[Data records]
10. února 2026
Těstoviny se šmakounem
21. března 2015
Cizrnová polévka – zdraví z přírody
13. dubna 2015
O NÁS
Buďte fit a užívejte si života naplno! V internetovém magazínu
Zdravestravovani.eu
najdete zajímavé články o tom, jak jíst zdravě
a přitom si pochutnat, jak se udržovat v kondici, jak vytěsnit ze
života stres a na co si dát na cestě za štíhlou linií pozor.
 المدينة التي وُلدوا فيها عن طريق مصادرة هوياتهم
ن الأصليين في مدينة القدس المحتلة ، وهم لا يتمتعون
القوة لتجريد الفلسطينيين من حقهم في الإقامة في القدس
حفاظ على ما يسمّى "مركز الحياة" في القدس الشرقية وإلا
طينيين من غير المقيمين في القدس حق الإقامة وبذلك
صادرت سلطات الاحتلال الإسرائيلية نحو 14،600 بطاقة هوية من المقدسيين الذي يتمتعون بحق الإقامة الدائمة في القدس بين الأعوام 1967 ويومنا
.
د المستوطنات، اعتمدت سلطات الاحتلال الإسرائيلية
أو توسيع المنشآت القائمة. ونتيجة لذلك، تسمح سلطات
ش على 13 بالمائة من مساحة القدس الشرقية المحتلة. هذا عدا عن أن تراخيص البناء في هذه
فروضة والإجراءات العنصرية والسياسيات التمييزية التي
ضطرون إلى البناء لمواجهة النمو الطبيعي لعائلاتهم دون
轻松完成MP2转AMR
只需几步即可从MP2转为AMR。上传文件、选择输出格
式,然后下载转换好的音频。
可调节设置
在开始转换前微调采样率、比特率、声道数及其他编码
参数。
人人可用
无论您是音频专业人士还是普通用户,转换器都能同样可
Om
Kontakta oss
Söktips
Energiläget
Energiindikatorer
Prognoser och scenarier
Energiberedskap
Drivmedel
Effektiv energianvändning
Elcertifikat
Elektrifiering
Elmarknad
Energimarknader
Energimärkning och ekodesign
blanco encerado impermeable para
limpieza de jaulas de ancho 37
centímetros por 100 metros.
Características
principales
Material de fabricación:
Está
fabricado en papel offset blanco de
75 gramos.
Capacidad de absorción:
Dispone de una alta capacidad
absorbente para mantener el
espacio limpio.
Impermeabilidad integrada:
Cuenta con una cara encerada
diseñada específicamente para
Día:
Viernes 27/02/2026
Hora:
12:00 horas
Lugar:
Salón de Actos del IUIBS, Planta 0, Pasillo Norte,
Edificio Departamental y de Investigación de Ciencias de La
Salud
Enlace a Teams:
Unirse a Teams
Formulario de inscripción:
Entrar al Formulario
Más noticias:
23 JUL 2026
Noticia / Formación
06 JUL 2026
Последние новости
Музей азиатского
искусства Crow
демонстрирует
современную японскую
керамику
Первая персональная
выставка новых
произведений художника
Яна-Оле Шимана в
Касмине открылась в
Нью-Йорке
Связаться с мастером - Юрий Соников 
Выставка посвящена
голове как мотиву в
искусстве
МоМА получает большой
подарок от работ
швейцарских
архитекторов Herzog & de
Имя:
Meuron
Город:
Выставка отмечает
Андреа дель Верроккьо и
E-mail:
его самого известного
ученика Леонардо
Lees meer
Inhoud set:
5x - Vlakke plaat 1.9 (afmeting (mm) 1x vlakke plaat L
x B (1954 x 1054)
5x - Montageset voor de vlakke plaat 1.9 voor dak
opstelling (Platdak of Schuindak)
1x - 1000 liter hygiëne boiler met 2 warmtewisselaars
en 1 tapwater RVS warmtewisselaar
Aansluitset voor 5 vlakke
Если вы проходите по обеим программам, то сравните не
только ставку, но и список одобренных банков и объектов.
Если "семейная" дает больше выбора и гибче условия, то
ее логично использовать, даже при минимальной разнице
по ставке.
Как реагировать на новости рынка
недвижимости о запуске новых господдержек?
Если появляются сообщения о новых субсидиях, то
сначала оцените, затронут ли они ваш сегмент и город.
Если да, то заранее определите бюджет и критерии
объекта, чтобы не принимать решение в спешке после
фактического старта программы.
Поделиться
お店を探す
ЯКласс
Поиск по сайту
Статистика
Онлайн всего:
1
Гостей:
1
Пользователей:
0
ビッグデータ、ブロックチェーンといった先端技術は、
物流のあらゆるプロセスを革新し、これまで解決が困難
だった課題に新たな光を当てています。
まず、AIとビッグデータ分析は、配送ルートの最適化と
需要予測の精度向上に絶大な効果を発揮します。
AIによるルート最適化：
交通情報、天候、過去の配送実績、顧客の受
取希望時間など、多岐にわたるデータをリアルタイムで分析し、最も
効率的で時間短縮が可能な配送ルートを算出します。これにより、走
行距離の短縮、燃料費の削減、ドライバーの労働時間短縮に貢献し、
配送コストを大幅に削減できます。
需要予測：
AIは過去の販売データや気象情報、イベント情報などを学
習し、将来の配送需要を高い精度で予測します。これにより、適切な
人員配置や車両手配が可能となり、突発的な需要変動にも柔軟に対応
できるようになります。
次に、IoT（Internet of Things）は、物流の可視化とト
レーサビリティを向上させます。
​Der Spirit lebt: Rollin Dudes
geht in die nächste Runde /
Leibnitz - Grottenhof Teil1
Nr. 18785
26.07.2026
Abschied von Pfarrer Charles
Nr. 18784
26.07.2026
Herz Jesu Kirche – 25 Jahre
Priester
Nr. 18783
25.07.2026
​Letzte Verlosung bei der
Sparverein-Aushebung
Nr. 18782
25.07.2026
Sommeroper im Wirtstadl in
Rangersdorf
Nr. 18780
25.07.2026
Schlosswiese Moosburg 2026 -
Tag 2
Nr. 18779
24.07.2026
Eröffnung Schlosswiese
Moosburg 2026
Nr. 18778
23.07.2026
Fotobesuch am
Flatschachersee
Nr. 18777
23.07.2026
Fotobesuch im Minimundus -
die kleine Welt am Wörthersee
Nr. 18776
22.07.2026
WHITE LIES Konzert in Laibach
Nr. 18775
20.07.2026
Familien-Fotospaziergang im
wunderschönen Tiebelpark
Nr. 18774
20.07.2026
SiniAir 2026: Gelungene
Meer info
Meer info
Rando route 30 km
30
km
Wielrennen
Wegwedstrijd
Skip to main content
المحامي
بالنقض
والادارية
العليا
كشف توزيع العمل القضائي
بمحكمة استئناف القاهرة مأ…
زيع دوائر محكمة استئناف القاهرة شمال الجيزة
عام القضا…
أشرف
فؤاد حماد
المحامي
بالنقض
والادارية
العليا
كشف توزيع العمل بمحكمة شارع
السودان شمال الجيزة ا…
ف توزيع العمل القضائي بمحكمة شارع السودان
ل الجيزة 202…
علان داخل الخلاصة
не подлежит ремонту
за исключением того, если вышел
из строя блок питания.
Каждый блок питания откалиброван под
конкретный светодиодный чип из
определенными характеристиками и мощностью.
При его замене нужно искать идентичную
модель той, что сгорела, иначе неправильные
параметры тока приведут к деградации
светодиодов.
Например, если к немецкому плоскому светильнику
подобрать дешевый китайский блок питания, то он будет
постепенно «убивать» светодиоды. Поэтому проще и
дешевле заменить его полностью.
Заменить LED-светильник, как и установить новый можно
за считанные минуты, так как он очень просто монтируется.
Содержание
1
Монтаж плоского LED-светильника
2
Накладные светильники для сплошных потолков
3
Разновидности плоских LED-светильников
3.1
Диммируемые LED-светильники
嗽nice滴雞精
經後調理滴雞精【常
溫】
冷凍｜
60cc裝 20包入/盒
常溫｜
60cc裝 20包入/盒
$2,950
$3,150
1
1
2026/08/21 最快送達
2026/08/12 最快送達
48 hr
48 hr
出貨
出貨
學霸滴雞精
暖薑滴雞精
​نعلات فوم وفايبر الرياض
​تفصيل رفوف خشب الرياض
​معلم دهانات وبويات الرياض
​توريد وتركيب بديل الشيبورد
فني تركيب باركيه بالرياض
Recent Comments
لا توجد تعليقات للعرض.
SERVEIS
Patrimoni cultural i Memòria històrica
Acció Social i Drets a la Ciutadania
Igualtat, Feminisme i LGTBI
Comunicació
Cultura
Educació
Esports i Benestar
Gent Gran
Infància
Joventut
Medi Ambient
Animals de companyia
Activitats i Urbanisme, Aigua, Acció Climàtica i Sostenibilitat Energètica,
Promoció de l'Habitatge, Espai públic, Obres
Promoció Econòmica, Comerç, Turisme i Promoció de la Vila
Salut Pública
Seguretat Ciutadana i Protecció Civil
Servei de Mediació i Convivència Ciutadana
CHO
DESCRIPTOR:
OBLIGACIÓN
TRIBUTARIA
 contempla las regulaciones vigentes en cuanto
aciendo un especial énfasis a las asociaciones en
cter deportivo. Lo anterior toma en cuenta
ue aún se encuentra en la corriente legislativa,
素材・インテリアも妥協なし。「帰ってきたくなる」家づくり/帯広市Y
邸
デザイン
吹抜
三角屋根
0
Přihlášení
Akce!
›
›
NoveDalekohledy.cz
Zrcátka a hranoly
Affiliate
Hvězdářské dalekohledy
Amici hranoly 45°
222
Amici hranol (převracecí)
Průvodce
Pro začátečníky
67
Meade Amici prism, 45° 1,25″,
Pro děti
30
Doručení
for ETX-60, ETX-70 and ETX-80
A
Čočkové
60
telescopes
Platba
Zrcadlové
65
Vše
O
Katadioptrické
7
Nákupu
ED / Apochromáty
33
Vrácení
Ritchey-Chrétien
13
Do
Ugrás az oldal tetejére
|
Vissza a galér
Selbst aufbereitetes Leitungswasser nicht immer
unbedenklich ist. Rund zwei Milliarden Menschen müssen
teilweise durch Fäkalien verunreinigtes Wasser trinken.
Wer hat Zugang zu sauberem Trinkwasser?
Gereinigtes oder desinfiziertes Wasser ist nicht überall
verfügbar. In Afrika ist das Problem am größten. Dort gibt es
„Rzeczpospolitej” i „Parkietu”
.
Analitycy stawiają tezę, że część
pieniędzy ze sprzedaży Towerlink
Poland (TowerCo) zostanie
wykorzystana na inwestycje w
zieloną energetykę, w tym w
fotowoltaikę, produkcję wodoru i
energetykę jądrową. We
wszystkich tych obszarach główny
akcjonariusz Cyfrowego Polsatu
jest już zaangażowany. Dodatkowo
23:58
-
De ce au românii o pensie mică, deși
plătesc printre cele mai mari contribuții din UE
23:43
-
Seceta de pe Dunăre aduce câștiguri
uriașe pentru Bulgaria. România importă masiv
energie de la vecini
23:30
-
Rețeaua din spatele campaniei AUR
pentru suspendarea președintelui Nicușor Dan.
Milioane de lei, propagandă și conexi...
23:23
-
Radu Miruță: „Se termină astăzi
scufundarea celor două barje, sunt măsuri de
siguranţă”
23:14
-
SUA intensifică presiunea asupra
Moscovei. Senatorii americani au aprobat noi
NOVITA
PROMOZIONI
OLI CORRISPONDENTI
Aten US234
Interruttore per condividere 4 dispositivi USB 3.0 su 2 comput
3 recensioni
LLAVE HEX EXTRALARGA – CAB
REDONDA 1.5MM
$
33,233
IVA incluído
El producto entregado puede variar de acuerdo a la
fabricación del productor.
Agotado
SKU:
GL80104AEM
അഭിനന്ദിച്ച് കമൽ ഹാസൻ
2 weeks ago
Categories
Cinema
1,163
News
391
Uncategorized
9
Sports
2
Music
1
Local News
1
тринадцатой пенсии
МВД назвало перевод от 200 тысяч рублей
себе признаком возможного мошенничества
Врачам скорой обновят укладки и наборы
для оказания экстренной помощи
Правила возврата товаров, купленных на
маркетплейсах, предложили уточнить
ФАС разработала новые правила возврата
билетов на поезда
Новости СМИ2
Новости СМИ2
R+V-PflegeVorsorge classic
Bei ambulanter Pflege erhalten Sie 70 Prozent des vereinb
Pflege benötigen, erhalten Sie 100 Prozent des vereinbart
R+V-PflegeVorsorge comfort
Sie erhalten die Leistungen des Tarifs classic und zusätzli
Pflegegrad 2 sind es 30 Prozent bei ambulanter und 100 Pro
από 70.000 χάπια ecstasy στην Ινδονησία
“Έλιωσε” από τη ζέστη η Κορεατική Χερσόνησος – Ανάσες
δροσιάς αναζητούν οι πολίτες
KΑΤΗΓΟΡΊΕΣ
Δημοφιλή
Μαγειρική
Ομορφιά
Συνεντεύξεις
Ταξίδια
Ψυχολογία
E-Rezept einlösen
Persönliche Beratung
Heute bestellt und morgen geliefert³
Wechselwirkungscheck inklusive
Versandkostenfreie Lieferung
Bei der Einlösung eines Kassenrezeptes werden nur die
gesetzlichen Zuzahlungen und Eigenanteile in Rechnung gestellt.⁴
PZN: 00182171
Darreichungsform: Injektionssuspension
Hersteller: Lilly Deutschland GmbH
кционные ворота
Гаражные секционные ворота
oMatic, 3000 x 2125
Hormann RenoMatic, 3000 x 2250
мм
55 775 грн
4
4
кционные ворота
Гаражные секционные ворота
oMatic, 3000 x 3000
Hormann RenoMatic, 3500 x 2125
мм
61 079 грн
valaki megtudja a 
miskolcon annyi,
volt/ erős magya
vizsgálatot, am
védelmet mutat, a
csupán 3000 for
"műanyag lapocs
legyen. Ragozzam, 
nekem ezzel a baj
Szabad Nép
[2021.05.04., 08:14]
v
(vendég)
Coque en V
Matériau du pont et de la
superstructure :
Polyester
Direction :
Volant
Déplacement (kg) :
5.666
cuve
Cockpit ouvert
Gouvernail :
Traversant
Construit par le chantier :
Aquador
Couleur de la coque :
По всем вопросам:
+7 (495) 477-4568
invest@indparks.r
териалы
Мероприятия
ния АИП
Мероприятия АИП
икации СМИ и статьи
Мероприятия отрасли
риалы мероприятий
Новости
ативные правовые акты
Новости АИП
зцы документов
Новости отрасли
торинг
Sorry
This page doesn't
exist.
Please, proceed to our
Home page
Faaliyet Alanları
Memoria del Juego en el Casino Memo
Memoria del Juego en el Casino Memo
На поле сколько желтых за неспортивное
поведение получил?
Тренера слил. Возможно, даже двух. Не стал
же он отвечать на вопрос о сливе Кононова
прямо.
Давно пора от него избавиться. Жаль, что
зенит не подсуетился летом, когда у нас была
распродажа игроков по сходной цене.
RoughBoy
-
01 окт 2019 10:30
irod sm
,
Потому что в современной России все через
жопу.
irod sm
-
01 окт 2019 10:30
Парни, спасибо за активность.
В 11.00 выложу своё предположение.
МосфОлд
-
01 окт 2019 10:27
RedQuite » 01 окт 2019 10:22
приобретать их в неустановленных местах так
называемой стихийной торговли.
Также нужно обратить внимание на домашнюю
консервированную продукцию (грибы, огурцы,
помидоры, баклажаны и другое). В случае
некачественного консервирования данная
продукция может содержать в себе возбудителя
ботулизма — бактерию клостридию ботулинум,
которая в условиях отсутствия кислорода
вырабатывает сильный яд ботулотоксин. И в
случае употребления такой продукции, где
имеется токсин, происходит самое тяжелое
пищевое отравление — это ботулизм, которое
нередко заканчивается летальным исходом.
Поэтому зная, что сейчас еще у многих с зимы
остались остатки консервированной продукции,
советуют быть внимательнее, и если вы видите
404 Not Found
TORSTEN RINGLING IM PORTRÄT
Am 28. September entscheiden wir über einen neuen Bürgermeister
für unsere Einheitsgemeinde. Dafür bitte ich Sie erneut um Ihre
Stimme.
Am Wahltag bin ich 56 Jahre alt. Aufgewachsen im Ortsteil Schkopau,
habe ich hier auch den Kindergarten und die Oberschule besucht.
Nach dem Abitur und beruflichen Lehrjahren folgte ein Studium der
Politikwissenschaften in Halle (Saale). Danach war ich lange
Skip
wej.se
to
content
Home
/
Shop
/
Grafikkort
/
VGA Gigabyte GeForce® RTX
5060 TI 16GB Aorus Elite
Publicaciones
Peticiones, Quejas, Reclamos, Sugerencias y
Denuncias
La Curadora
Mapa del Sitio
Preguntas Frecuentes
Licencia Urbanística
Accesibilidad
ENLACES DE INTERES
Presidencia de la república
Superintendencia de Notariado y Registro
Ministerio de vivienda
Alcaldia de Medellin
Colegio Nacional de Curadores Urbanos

**WORK TO COMPLETE**
What is needed is a copy of every line above in which "يتمتعون" appears.

**SOLUTION TO THE EXERCISE**
ن الأصليين في مدينة القدس المحتلة ، وهم لا يتمتعون
صادرت سلطات الاحتلال الإسرائيلية نحو 14،600 بطاقة هوية من المقدسيين الذي يتمتعون بحق الإقامة الدائمة في القدس بين الأعوام 1967 ويومنا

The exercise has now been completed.